O inconsciente do olhar VI [ou Ave Maria da Guararapes]

12.8.14 Cabotino 0 Comentarios



18h em Recife e toda a cidade voando para rezar a sua “Ave Maria”. Seja ela uma cerveja após o expediente, rever um amigo ou amiga, uma aula, uma sopa com pão, um cinema, o shopping, uma conta para pagar, o coletivo, o metrô, uma transa casual, um dinheiro para receber, um problema a solucionar que gerará mais um milhão de problemas, uma Coca-Cola morna, um “baseado” na Aurora ou no Parque Treze de Maio etecetera e tal.

Em meio ao etecetera e tal lá estava eu tomando um cafezinho de cinquenta centavos acompanhado do indefectível cigarro Hollywood que aquela altura se encontrava em Las Vegas, ou seja, no meio do king size de nicotina em bastão. Ali sobre o vão livre esquerdo da Avenida Guararapes, no coração das trevas da “Venérea brasileira”, quando fui surpreendido por uma beleza singular. Logo ali, embaixo de toneladas de concreto, ferro e vidro em prédios que misturavam, cafonamente, a arquitetura funcional de Le Corbusier com seu vão livre, com os balangandãs da Belle Époque arquitetônica em um amálgama kitsch, tão recifense, a porra da sensibilidade não me largava? Logo ali, com um café vagabundo na mão esquerda e um cigarro de filtro amarelo na direita?

Lá vinha ela lá depois da Agência do Banco do Brasil. Parece até que os transeuntes não satisfeitos de lhe darem passagem jogaram holofotes no vão livre, e estes iluminaram mais do que cegaram o desfile dela, geralmente é o contrário, mas ali o lume foi providencial e todas as minhas sinapses foram acesas pelos efeitos da nicotina e da cafeína que, ajudaram a clarear aquela “Ave Maria do caos urbano”. E eu como um bom católico apostólico da “Venérea brasileira” fixei toda a minha malícia de canalha amador da zona sul e cerrei os olhos e os mirei nela pois, como reza a cartilha: olhar não arranca pedaço nem engravida.

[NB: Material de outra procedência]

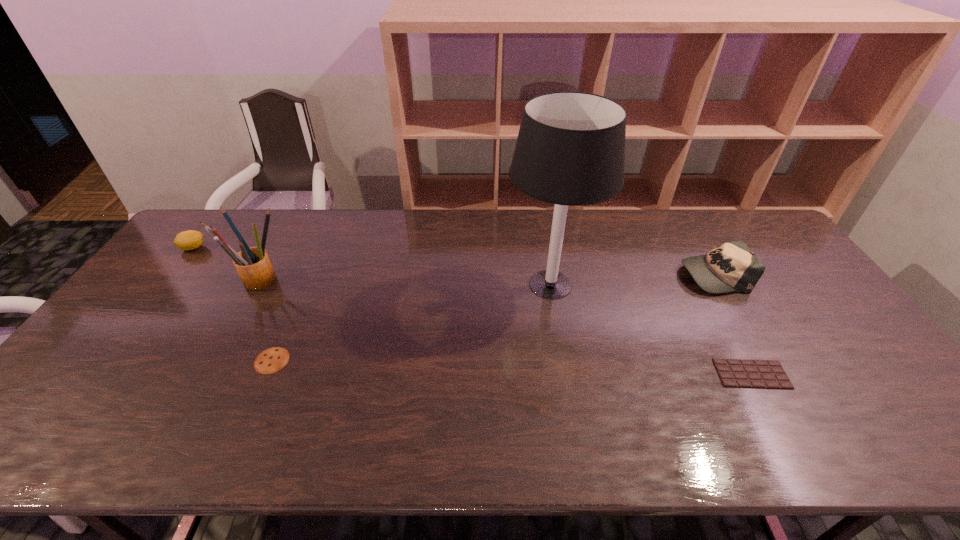 This screenshot has width=960, height=540. What are the coordinates of `vacant area situated 0.130m on the right of the tallest object` in the screenshot? It's located at pos(639,285).

The width and height of the screenshot is (960, 540). What are the coordinates of `free location located 0.060m on the left of the pencil box` in the screenshot? It's located at (213, 280).

Identify the location of vacant space situated 0.220m on the front-facing side of the baseball cap. (611, 274).

Identify the location of vacant space situated 0.160m on the front-facing side of the baseball cap. This screenshot has width=960, height=540. (630, 274).

Where is `vacant space located 0.150m on the front-facing side of the baseball cap`? The image size is (960, 540). vacant space located 0.150m on the front-facing side of the baseball cap is located at coordinates (633, 274).

Locate an element on the screen. vacant area located at the stem end of the lemon is located at coordinates (239, 248).

At what (x,y) coordinates should I click in order to perform the action: click on vacant space located 0.190m on the back of the fourth object from right to left. Please return your answer as a coordinate pair (x, y). This screenshot has height=540, width=960. Looking at the image, I should click on pos(300,296).

Where is `vacant area situated on the back of the chocolate bar`? The image size is (960, 540). vacant area situated on the back of the chocolate bar is located at coordinates (720, 316).

In order to click on object situated at the far edge in this screenshot , I will do `click(188, 240)`.

Locate an element on the screen. This screenshot has width=960, height=540. object that is at the left edge is located at coordinates (188, 240). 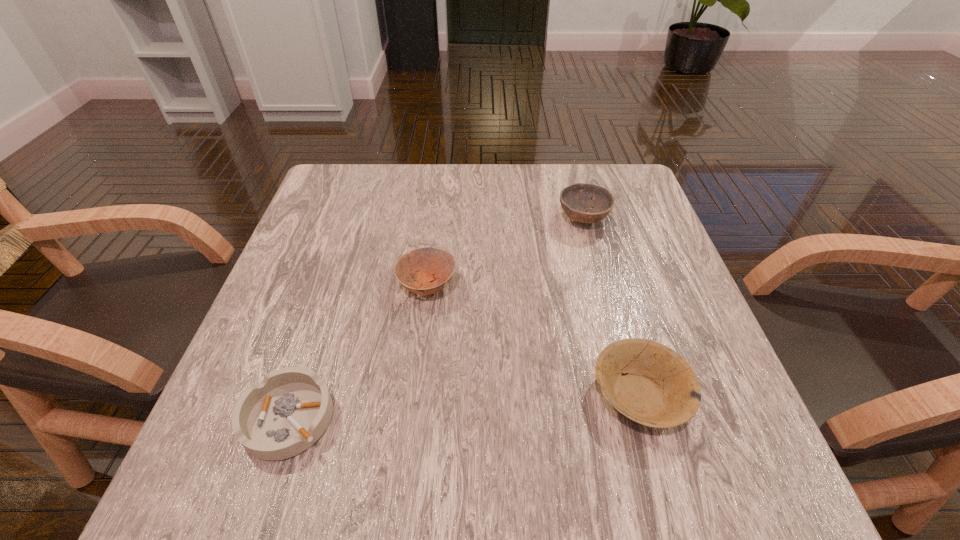 In the image, there is a desktop. At what (x,y) coordinates should I click in order to perform the action: click on vacant space at the right edge. Please return your answer as a coordinate pair (x, y). The height and width of the screenshot is (540, 960). Looking at the image, I should click on (592, 224).

Locate an element on the screen. free space at the far right corner of the desktop is located at coordinates (636, 207).

The width and height of the screenshot is (960, 540). I want to click on vacant area at the near right corner, so click(735, 500).

The image size is (960, 540). Identify the location of free space between the leftmost bowl and the ashtray. (358, 352).

Find the location of `vacant region between the farthest bowl and the third nearest object`. vacant region between the farthest bowl and the third nearest object is located at coordinates (505, 252).

Where is `vacant space that's between the leftmost object and the second farthest object`? The height and width of the screenshot is (540, 960). vacant space that's between the leftmost object and the second farthest object is located at coordinates (358, 352).

Where is `free spot between the nearest bowl and the farthest object`? The image size is (960, 540). free spot between the nearest bowl and the farthest object is located at coordinates (612, 307).

Find the location of a particular element. This screenshot has height=540, width=960. vacant region between the second farthest bowl and the shortest object is located at coordinates point(358,352).

Where is `unoccupied area between the nearest bowl and the farthest object`? unoccupied area between the nearest bowl and the farthest object is located at coordinates (612, 307).

The height and width of the screenshot is (540, 960). Find the location of `free space between the shortest object and the second nearest bowl`. free space between the shortest object and the second nearest bowl is located at coordinates (358, 352). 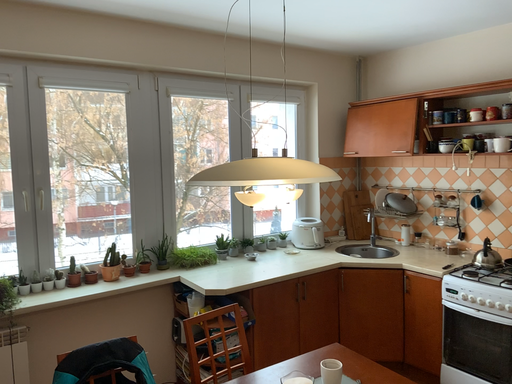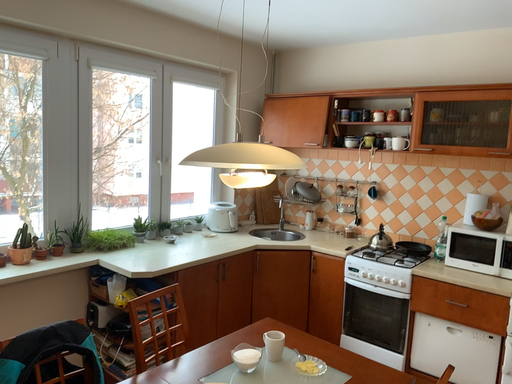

Nossa, o que eu não daria para segurar aquele “andor” guarnecido com um manto/vestido azul estampado de flores, as alças, duas tirinhas de tecido delicadamente amarrados rente à nuca, ali onde os cabelos esconde sovinamente o calor e o olor dos furtivos acólitos apressados em adorar aquele corpo branco. Tão branco que o sol não bronzeia com inveja das formas, mas sim o queima. E lá vinha ela toda queimada de – sol, sal, olhares e cantadas –, balançando o corpanzil de mulher ancha – quartuda – boa parideira como diria minha avó. Um corpo infenso ao Espírito Santo e ao carpinteiro José, mas não ao meu olhar. No vão livre da Guararapes a “Ave Maria do sexy-appeal” vinha requebrando em minha direção. Os seios pequenos apontando para o relógio dos Correios; as ancas jogavam meu olhar para à esquerda e para à direita como se fossem um cuco e o passarinho afim de sair para dar a hora – Cuco! Cuco! Cuco! –, suas pernas levemente arqueadas para dentro eram o compasso que dava régua ao meu olhar e esquadrinhava aquele vão tão vão sem ela por ali.


Passou por mim como quem passa por um espectro, mas observei o seu olhar de soslaio em minha direção, um olhar complacente como todas as “santas” volvem para seus miseráveis fieis como quem diz: “Me adore sempre, que um dia, quem sabe, posso te fazer um milagre, tenha fé homem de pouca fé”. E foi embora deixando este incréu à procura de uma lixeira para jogar o copo e a guimba do cigarro, mas eu queria mesmo era jogar a lembrança daquela imagem no lixo, como não posso, jogo para vocês. Ave Maria!